FGD dihadiri Direktur Binmas Polda Sumbar Kombes Pol. Yudi Rumantoro, S.H., S.I.K., M.Si., Kapolres Padang Panjang AKBP Wisnu Hadi, S.I.K., M.I.K., Wakil Wali Kota Padang Panjang Allex Saputra, Wakapolres Padang Panjang Kompol Sugianto, S.H., M.H., jajaran pejabat utama Polres Padang Panjang, para lurah se-Kota Padang Panjang, wali nagari se-Kecamatan Batipuh, Batipuh Selatan dan X Koto, personel Dit Binmas Polda Sumbar, Bhabinkamtibmas, serta kelompok tani.
Sejumlah narasumber turut memberikan materi, di antaranya Kepala Dinas Pangan dan Pertanian Kota Padang Panjang Drh. Varia Warvis, M.Ec., Dev., Sekretaris Dinas Koperasi dan UKM Thorry Ansabri Zulkarnain, S.T., Kabid Peternakan Drh. Wahid, serta Ketua LKAAM Kota Padang Panjang Syahrial Dt. Pandak.
Dalam sambutannya, Kapolres Padang Panjang AKBP Wisnu Hadi menegaskan bahwa ketahanan pangan membutuhkan keterlibatan seluruh elemen, tidak hanya pemerintah.
“Ketahanan pangan bukan hanya menjadi tanggung jawab pemerintah, tetapi membutuhkan keterlibatan seluruh elemen masyarakat. Melalui sinergi dan kolaborasi, potensi yang ada dapat kita optimalkan sehingga mampu memberikan manfaat bagi masyarakat sekaligus mendukung pemulihan ekonomi,” ujar Wisnu Hadi.
Senada dengan itu, Wakil Wali Kota Padang Panjang Allex Saputra menekankan pentingnya partisipasi masyarakat dalam mengembangkan sektor pertanian, peternakan, UMKM pangan, serta berbagai potensi ekonomi lokal.
Menurutnya, penguatan sektor-sektor tersebut tidak hanya berkaitan dengan ketersediaan pangan, tetapi juga dapat menjadi bagian dari upaya meningkatkan kesejahteraan dan pendapatan masyarakat.
FGD kemudian dibuka oleh Dir Binmas Polda Sumbar Kombes Pol. Yudi Rumantoro. Kegiatan dilanjutkan dengan penyampaian materi dari para narasumber serta sesi tanya jawab dan diskusi bersama peserta.

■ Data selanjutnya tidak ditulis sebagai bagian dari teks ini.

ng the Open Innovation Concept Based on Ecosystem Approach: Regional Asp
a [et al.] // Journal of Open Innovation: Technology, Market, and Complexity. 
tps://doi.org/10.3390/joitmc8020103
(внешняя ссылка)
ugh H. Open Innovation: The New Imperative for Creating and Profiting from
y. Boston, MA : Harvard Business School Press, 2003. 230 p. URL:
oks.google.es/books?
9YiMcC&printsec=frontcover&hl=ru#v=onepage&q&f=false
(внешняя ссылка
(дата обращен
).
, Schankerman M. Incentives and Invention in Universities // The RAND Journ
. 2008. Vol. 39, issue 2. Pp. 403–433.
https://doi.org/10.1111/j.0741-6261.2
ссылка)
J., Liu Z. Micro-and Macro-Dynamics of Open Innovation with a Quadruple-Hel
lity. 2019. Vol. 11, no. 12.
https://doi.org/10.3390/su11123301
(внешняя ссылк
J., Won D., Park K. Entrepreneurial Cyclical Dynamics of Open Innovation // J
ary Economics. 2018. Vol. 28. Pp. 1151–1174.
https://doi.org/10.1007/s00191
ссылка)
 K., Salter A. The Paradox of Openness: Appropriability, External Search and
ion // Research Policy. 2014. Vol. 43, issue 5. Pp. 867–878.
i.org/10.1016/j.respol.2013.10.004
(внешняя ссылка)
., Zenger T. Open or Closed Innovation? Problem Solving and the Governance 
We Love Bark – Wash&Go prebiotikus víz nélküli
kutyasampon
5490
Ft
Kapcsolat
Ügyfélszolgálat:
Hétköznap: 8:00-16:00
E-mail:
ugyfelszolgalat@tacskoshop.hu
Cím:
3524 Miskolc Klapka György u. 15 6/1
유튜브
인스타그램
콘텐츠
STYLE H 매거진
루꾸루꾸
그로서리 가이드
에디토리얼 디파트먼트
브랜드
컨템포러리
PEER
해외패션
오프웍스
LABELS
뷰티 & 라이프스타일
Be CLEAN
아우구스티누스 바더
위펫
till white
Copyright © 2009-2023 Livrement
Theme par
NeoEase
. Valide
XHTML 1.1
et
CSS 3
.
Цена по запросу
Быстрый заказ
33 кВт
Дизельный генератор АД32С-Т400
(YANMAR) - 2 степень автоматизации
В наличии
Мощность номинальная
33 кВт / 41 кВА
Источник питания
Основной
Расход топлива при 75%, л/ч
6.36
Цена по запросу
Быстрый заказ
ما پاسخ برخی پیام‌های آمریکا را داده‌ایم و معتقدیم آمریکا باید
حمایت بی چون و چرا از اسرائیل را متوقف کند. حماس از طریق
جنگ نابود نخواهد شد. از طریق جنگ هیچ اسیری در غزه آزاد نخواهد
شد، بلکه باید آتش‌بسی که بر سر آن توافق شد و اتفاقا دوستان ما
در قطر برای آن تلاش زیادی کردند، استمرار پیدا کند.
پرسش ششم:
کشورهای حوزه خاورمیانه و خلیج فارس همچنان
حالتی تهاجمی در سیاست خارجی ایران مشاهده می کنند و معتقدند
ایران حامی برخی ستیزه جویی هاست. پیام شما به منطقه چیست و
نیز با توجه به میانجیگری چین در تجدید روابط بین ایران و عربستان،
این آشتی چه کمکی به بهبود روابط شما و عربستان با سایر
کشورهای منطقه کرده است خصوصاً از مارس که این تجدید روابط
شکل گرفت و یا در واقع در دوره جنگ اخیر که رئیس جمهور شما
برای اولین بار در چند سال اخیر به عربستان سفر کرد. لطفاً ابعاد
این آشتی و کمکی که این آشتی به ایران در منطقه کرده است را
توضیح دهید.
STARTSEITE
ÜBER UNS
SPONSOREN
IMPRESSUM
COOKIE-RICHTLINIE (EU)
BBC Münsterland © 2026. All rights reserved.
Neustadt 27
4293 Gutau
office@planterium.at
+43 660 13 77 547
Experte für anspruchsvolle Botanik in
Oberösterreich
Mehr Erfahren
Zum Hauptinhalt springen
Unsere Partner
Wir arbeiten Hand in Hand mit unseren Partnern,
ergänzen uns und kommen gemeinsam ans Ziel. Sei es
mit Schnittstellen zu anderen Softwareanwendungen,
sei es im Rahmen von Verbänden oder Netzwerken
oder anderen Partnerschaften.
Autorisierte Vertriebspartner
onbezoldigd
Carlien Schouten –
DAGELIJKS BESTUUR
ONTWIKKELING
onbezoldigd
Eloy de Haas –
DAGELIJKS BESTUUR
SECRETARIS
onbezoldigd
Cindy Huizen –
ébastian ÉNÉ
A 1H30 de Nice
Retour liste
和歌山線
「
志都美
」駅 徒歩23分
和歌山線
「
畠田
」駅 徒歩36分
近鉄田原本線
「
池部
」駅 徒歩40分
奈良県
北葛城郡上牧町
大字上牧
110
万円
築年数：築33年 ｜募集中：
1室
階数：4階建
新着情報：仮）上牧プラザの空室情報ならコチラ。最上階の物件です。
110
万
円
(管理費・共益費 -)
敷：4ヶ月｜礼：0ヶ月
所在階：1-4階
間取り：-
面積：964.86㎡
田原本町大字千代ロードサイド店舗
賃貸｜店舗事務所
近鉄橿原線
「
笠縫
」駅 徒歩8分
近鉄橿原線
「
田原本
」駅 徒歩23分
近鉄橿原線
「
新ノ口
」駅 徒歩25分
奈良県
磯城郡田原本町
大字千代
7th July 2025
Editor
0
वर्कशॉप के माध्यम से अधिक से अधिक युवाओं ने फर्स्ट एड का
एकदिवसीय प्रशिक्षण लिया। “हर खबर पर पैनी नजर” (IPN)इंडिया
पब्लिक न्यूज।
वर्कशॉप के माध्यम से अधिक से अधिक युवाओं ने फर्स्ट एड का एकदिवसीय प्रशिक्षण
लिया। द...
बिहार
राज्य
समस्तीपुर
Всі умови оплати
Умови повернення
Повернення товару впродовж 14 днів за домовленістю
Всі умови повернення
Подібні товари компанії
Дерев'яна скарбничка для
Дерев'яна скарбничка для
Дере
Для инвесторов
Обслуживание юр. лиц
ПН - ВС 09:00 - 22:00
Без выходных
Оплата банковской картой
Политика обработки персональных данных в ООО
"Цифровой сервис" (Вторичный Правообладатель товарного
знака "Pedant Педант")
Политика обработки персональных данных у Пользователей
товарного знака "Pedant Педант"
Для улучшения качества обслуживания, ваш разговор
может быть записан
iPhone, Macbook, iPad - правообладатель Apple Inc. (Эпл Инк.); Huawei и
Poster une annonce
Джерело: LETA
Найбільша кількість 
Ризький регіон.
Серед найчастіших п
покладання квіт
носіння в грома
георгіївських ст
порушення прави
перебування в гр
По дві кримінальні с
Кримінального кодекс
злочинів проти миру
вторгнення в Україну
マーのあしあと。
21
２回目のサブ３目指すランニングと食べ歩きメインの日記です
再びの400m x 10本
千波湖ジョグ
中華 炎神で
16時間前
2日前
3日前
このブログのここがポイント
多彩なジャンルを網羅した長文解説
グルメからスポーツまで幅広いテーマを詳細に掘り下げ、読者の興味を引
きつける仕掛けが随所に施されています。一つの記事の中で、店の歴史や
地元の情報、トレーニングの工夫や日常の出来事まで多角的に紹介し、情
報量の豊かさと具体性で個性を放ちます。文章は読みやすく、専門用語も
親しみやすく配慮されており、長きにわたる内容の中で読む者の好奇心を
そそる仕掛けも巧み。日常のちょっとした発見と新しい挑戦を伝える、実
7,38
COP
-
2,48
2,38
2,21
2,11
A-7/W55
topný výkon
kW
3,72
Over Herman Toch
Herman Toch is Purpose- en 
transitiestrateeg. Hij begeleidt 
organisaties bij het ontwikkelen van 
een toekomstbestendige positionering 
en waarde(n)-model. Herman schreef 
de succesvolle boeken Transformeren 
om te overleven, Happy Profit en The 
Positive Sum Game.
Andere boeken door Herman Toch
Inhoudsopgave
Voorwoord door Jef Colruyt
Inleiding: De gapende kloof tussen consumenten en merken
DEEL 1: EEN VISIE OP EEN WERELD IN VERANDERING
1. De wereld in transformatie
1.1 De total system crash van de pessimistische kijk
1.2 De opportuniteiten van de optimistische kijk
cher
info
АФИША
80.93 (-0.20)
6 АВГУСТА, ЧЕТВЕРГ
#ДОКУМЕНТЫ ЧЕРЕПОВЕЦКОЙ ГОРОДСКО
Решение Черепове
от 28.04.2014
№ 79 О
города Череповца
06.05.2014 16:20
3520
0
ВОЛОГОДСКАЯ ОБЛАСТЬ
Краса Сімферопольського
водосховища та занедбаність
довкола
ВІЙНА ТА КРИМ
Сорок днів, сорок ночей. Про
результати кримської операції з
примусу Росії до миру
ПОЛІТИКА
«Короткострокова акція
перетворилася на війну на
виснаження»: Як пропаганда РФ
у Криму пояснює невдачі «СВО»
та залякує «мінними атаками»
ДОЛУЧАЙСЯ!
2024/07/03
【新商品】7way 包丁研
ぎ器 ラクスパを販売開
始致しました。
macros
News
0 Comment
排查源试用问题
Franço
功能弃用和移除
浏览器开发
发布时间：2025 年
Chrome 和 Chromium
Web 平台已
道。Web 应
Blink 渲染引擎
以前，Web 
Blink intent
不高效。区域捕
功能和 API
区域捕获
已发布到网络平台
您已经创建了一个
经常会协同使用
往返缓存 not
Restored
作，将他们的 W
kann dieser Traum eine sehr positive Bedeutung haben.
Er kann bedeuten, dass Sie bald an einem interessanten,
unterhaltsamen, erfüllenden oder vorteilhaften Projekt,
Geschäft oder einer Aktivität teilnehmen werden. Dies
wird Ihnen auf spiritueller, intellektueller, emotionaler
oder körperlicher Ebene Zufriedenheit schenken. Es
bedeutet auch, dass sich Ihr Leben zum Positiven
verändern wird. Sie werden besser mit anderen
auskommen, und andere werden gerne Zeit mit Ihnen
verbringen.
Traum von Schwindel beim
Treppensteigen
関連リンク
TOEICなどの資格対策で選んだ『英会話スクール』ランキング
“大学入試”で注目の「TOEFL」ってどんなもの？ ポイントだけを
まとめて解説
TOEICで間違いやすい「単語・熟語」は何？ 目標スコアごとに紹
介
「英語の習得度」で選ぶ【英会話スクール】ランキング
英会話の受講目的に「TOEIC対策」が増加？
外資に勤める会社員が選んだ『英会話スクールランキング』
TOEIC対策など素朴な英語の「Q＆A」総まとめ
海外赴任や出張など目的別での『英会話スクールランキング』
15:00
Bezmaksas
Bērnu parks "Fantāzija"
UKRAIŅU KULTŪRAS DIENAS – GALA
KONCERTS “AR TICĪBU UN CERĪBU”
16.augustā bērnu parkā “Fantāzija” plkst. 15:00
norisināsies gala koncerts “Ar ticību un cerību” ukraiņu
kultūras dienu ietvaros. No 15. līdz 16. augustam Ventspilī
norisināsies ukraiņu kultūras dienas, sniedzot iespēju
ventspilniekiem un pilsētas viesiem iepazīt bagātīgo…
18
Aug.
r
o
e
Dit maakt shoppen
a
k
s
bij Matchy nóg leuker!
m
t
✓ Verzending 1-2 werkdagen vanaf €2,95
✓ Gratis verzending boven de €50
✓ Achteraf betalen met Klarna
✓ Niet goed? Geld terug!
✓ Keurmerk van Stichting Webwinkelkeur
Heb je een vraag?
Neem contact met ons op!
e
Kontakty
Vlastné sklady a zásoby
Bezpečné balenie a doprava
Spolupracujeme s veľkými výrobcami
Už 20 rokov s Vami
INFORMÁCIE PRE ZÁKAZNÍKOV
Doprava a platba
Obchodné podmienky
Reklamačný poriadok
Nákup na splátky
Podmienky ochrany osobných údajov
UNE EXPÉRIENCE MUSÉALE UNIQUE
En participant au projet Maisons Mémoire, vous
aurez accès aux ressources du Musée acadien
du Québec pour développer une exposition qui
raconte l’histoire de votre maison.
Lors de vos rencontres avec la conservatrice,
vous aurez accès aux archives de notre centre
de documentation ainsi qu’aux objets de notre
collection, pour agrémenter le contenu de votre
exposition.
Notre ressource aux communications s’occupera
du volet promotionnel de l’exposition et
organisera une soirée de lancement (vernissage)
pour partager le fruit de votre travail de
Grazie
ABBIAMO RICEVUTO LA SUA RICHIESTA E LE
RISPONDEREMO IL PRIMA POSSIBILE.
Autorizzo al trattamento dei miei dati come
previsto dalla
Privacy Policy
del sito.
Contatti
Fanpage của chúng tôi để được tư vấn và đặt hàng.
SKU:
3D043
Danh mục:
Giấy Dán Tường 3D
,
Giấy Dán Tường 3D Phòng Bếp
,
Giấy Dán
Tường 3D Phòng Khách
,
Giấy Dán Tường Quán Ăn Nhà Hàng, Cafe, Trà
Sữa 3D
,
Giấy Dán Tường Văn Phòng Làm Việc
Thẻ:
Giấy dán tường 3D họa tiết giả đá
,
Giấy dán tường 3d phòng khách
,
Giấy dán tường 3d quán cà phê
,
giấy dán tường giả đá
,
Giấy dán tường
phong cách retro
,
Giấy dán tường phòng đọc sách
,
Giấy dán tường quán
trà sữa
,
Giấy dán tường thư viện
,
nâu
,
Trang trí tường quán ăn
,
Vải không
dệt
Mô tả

Berbagai persoalan yang dihadapi masyarakat turut dibahas dalam forum tersebut, mulai dari sektor pertanian dan peternakan hingga pengembangan usaha pangan. Pembahasan diarahkan pada upaya mengidentifikasi potensi sekaligus mencari solusi terhadap kendala yang selama ini dihadapi masyarakat.
Selain itu, forum mendorong optimalisasi pemanfaatan lahan, sumber daya, sarana produksi, potensi pangan lokal, hingga akses pemasaran hasil produksi.
Penguatan kelembagaan kelompok tani, pengembangan UMKM pangan, penciptaan lapangan kerja, serta pengembangan usaha produktif juga menjadi bagian penting dalam pembahasan. Langkah tersebut diharapkan dapat membuka ruang ekonomi baru sekaligus meningkatkan pendapatan masyarakat.
Melalui FGD ini, Polres Padang Panjang bersama pemerintah daerah dan pemangku kepentingan lainnya menegaskan komitmen untuk memperkuat kolaborasi dalam membangun ketahanan pangan yang berkelanjutan.
Sinergi tersebut diharapkan tidak berhenti pada forum diskusi, tetapi dapat ditindaklanjuti melalui program yang terarah, berkelanjutan, dan memberikan manfaat nyata bagi masyarakat.
Kegiatan FGD berakhir sekitar pukul 11.30 WIB. Selama kegiatan berlangsung, situasi berjalan aman, tertib, dan kondusif.